As described above, the use of the ball motion measuring device of the present invention enables the ball motion to be measured with high accuracy. Further, this motion measuring device can be obtained simply and at low cost. Furthermore, since this measuring device is excellent in portability, it can be used in any place.

[Brief description of the drawings]

FIG. 1 is a block diagram showing a ball movement measuring device according to an embodiment of the present invention.

FIG. 2 is a schematic perspective view showing a state of measurement using the ball movement measuring device of FIG. 1;

FIG. 3 is an enlarged front view showing a part of the line sensor of FIG. 2;

FIG. 4 is a schematic perspective view showing a state of measurement using a ball motion measuring device according to another embodiment of the present invention.

FIG. 5 is a schematic perspective view showing a state of measurement using a ball motion measuring device according to still another embodiment of the present invention.

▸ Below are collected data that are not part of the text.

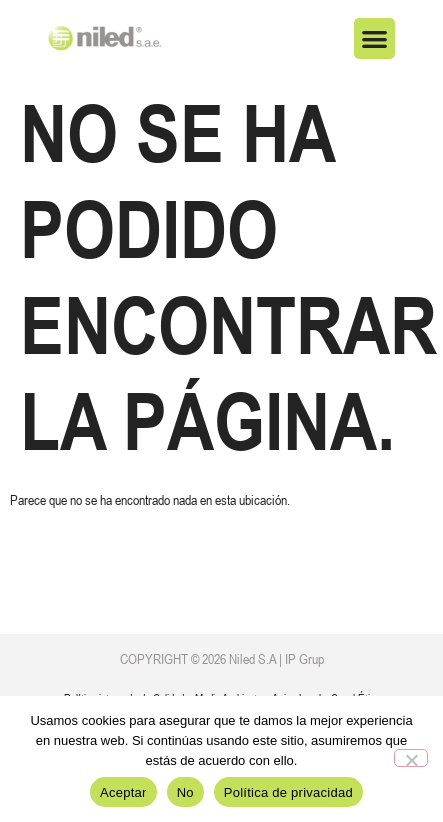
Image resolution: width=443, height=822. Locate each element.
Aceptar (123, 792)
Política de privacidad (288, 792)
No (185, 792)
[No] (411, 758)
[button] (374, 38)
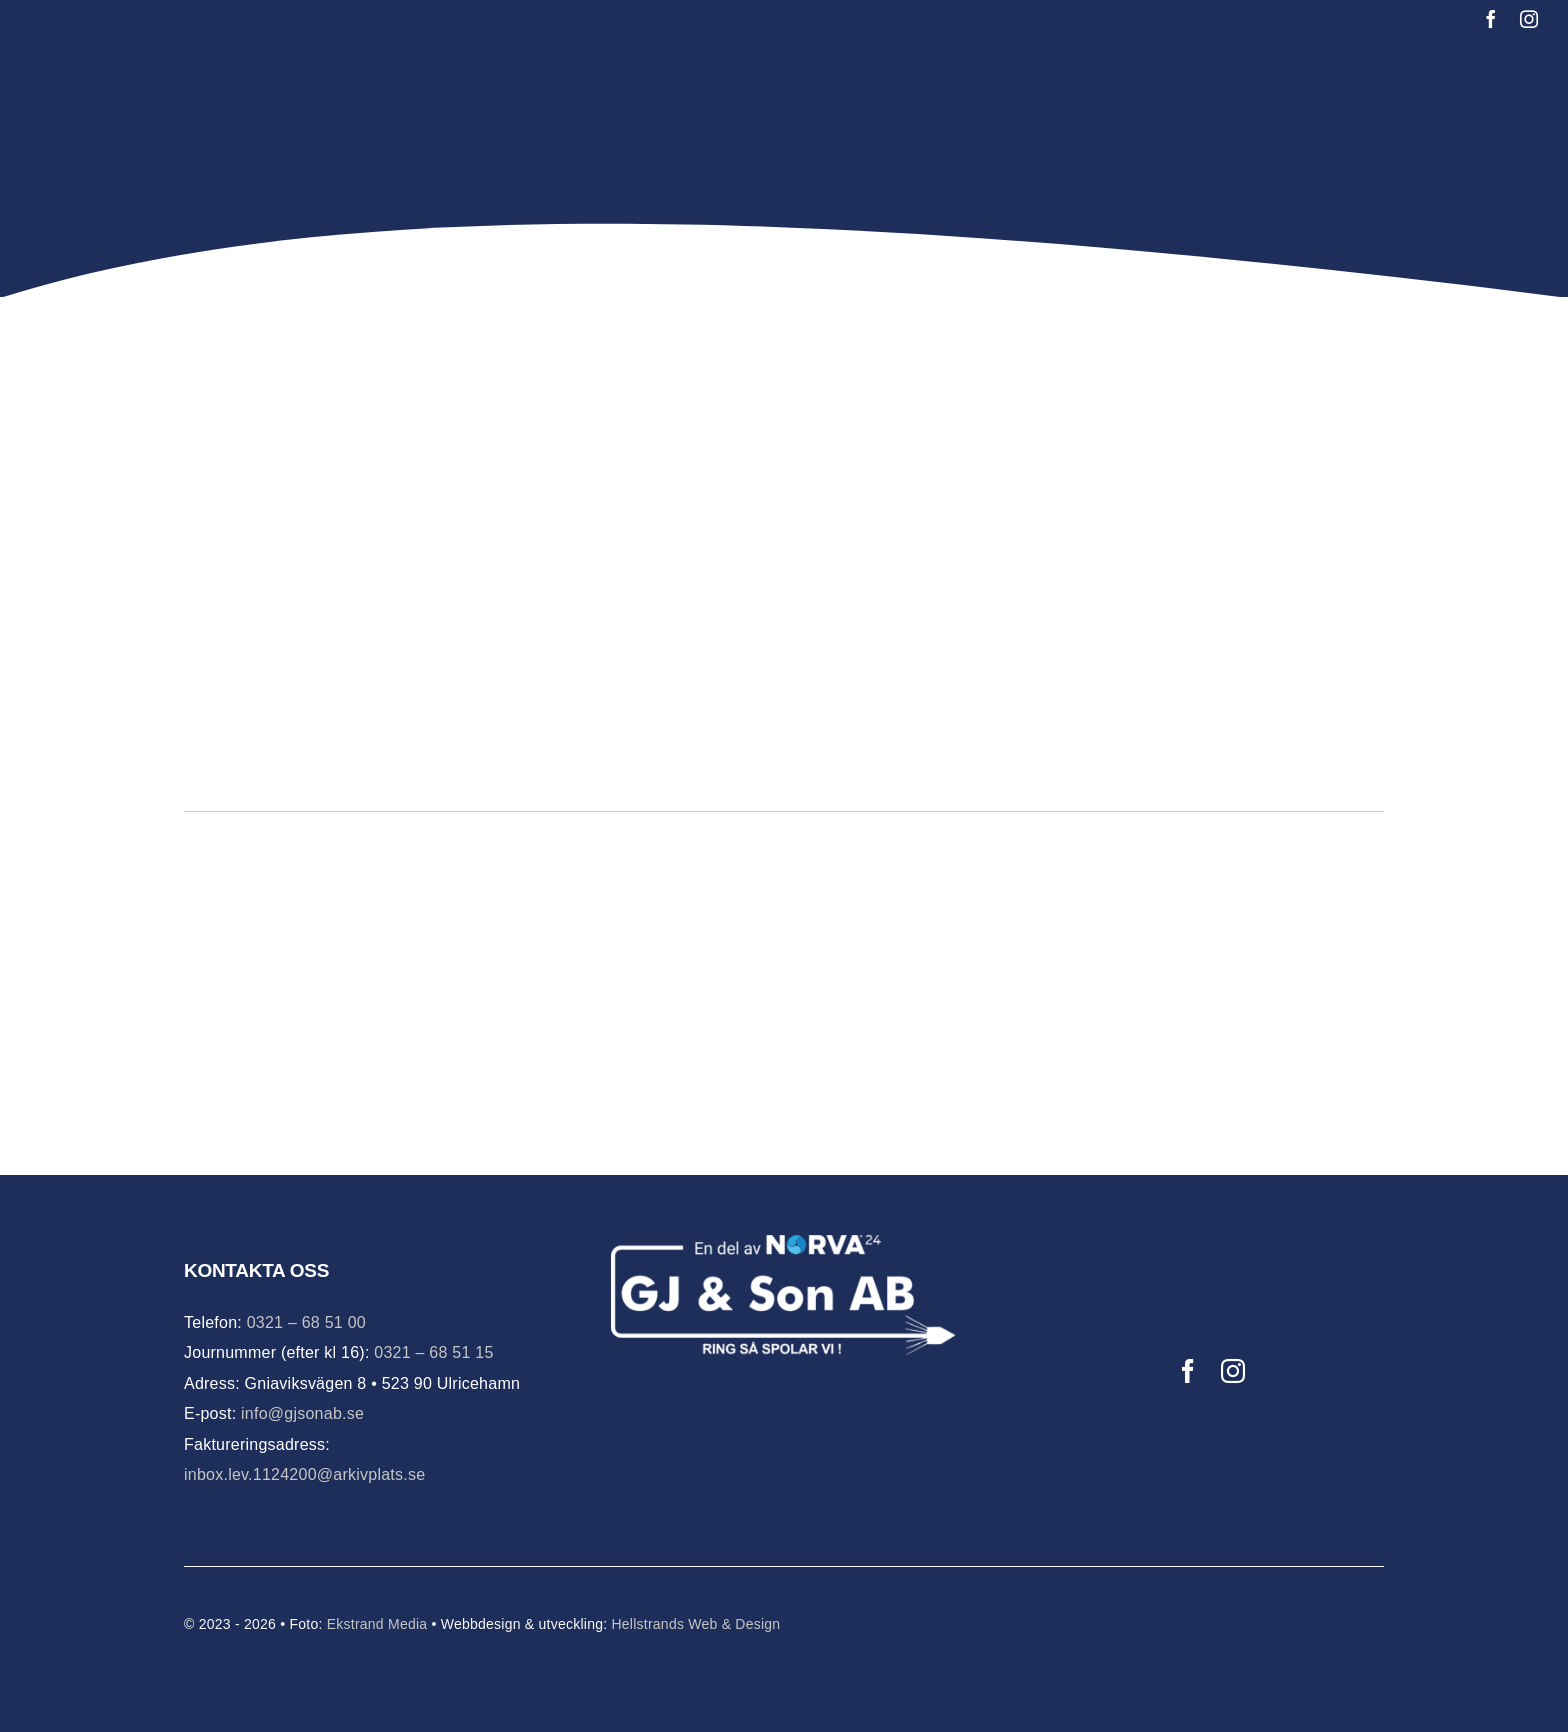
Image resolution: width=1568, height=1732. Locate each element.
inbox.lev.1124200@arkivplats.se (304, 1474)
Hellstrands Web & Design (695, 1624)
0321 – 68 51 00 (306, 1322)
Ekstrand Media (377, 1624)
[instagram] (1529, 19)
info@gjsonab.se (302, 1413)
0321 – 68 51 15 (433, 1352)
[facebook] (1491, 19)
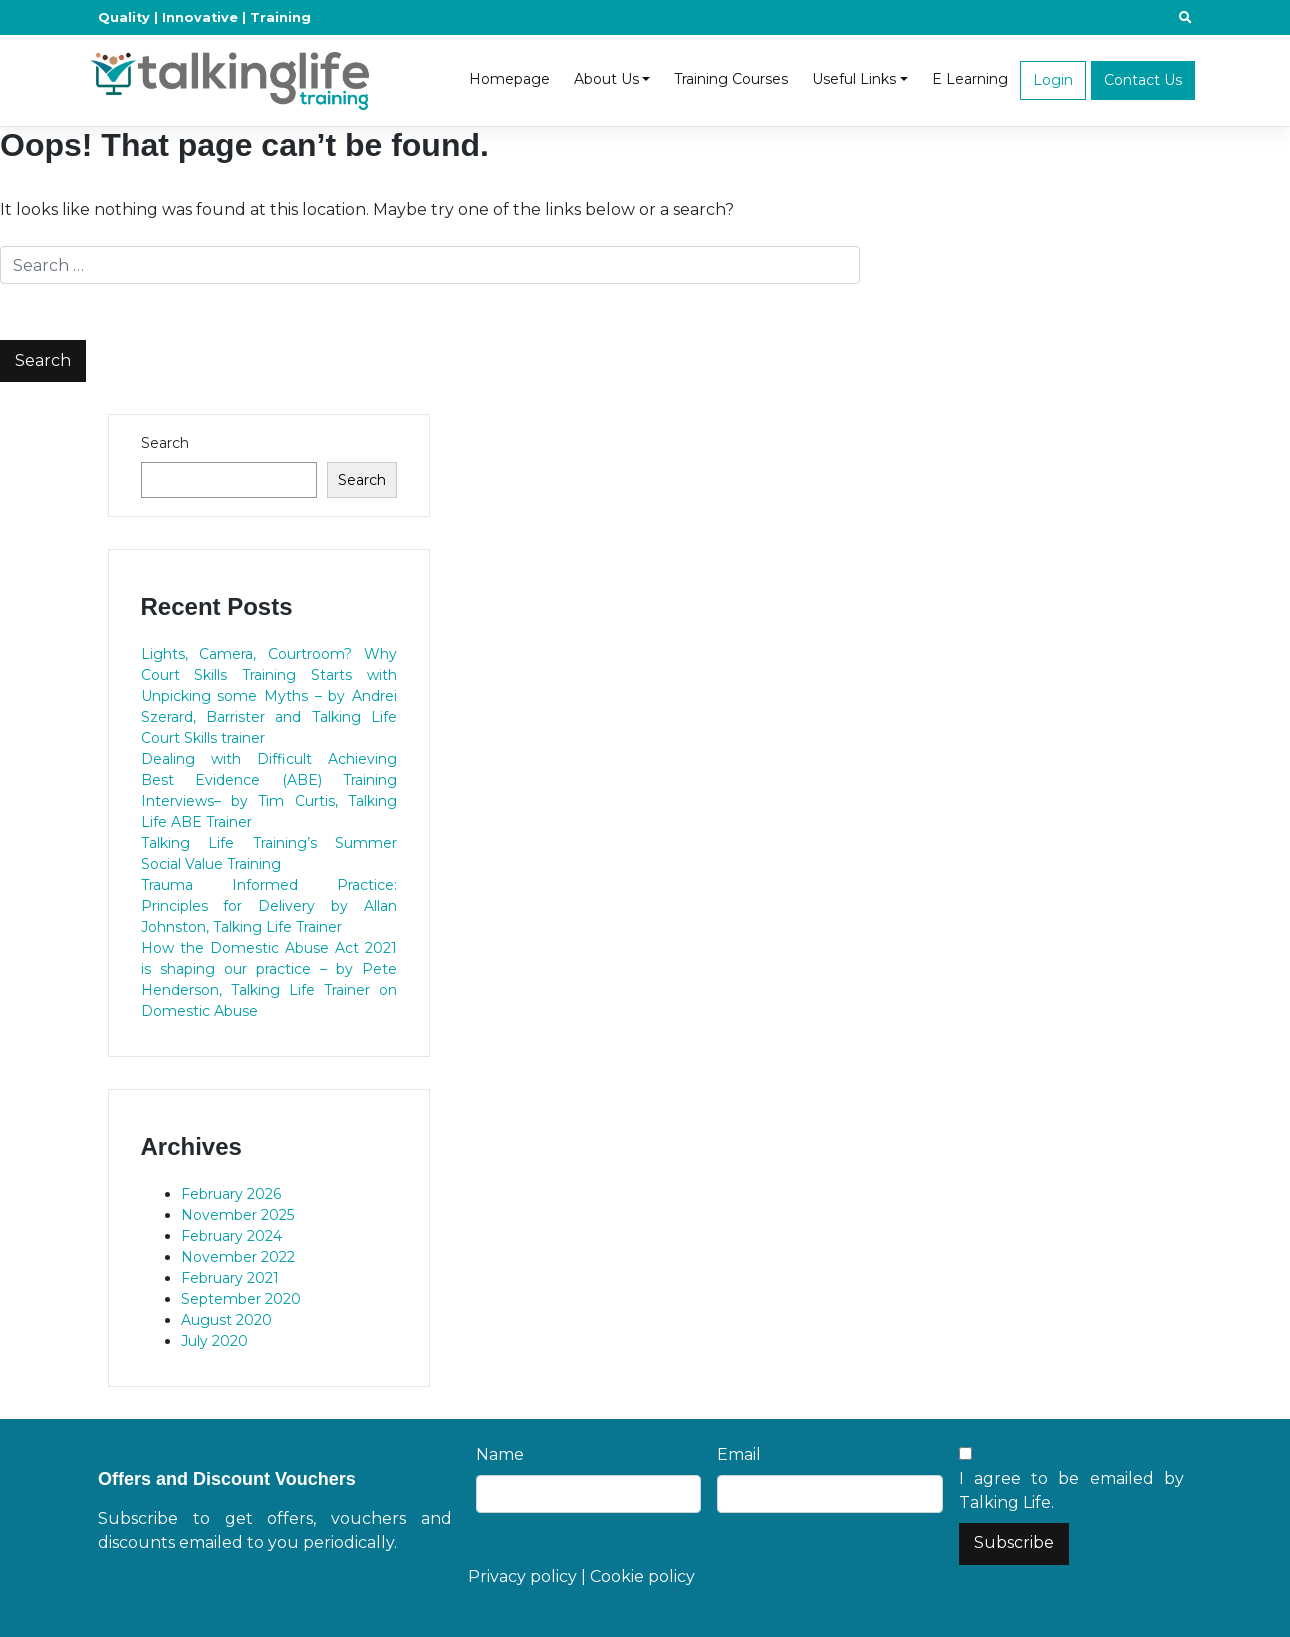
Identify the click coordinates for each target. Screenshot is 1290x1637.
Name (500, 1454)
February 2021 (230, 1278)
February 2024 (231, 1236)
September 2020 (241, 1299)
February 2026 (231, 1194)
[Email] (829, 1494)
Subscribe (1014, 1542)
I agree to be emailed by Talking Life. (1071, 1490)
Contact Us (1143, 80)
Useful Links (854, 79)
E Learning (970, 79)
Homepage (509, 79)
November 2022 (238, 1257)
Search (165, 443)
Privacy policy (522, 1576)
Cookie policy (642, 1576)
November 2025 (237, 1215)
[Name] (588, 1494)
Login (1053, 80)
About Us (606, 79)
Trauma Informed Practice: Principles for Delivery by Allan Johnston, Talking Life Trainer (269, 906)
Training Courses (731, 79)
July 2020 (214, 1341)
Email (739, 1454)
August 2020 (226, 1320)
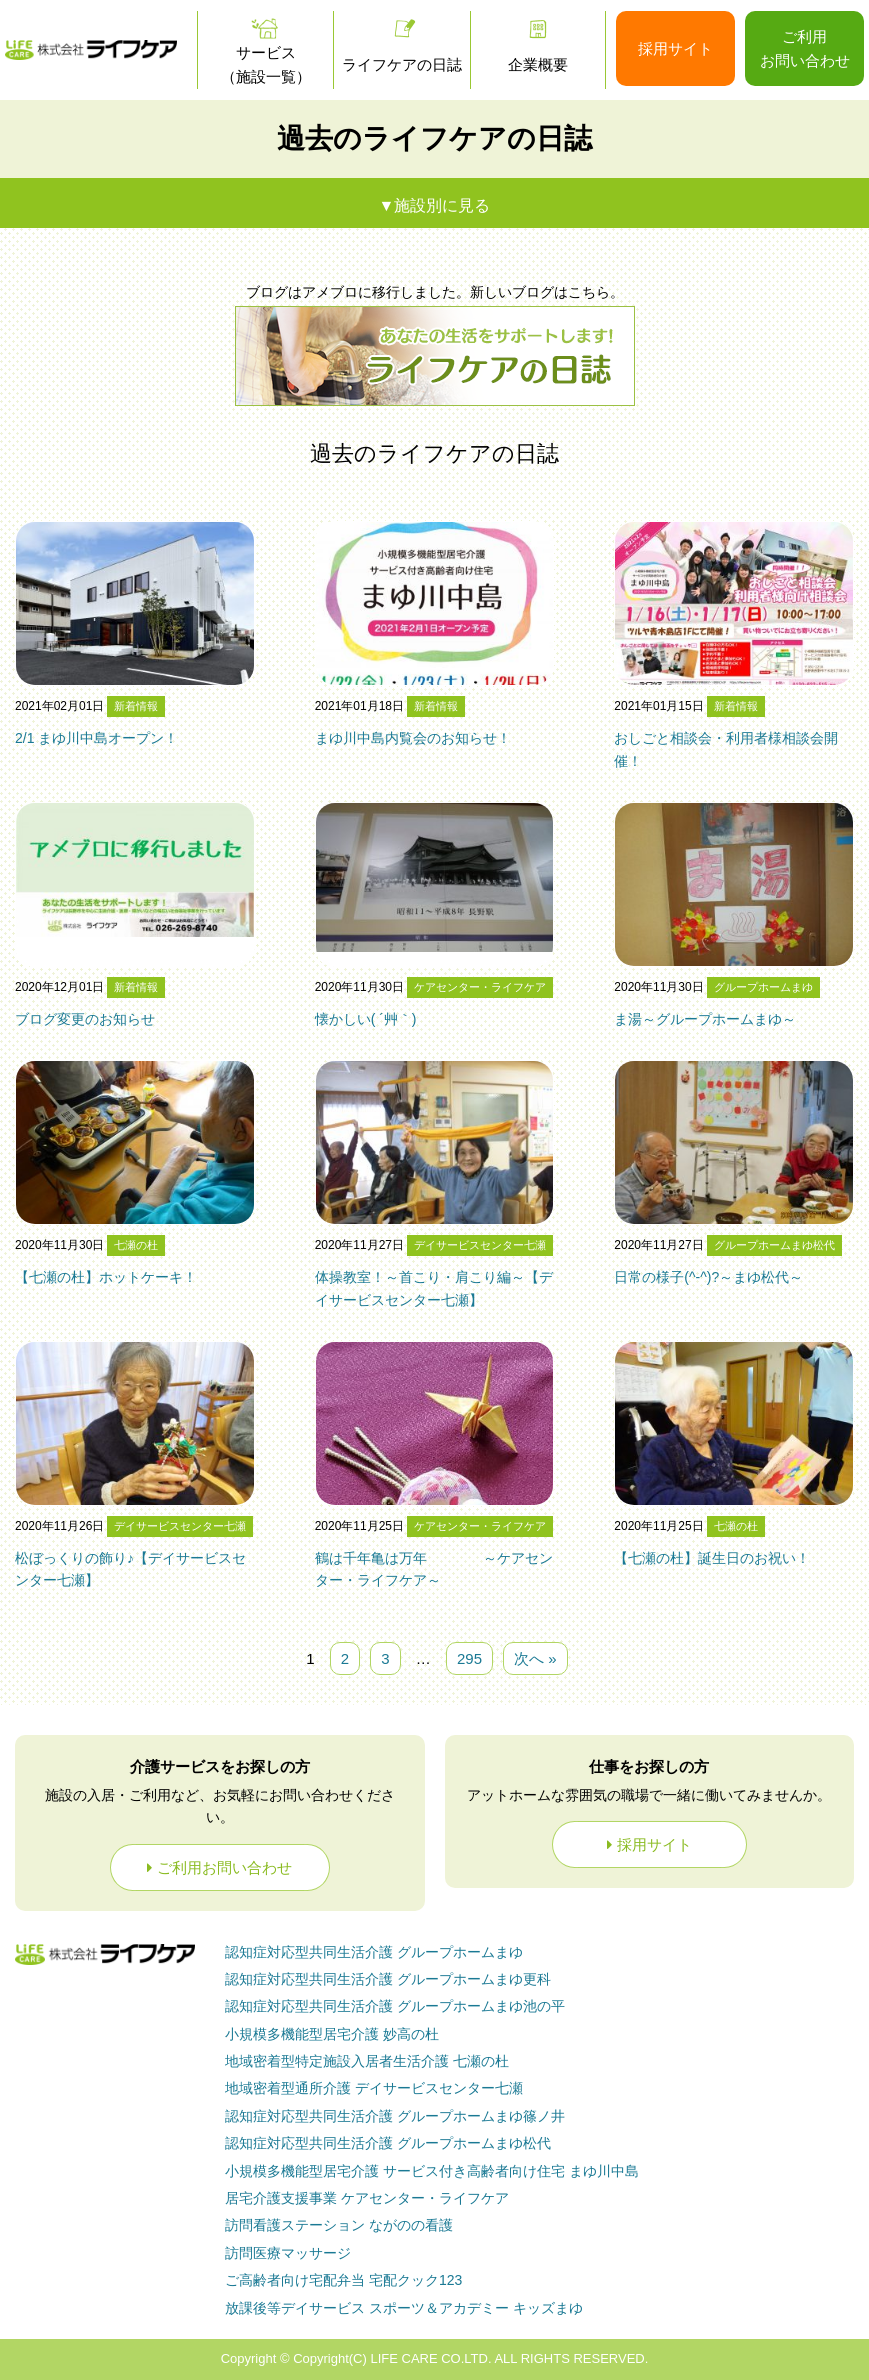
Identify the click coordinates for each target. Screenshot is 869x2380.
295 (469, 1658)
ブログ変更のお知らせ (85, 1019)
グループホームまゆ (763, 987)
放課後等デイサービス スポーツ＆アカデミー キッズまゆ (404, 2308)
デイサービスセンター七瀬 (480, 1245)
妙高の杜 (332, 2034)
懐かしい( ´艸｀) (366, 1019)
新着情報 (136, 706)
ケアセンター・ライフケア (480, 987)
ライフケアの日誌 (402, 64)
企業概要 (538, 64)
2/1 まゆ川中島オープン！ (96, 738)
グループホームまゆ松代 (774, 1245)
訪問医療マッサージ (288, 2253)
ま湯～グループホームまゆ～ (705, 1019)
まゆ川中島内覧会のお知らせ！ (413, 738)
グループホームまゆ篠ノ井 (395, 2116)
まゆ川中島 (432, 2171)
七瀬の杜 (136, 1245)
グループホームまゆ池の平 (395, 2006)
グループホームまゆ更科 (388, 1979)
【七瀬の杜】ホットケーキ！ (106, 1277)
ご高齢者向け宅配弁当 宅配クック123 (343, 2280)
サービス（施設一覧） (266, 64)
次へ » (535, 1658)
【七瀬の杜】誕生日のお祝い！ (712, 1558)
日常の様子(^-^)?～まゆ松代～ (708, 1277)
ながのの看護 (339, 2225)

FIG. 6 is a schematic perspective view showing a state of measurement of a conventional left-right swing angle.

[Explanation of symbols]

 DESCRIPTION OF SYMBOLS 1 ... Lamp 2, 14, 15, 16 ... Line sensor 3 ... CPU4 ... Monitor 5 ... Printer 10 ... Golf ball 11 ... Head 12 ... Golf club 13 ... CCD elements

Claims (3)

[The claims] 1. A line sensor having a large number of CCD elements arranged in a line, and a change in an output signal from the CCD element when the ball passes a detection surface formed by the line sensor. A ball movement measuring device comprising: a calculating means for calculating a flight direction or a flight speed. 2. The ball motion measuring device according to claim 1, further comprising an illumination unit that emits illumination light toward the line sensor. 3. The ball motion measuring device according to claim 2, wherein the light beam emitted from the illumination means is a parallel light.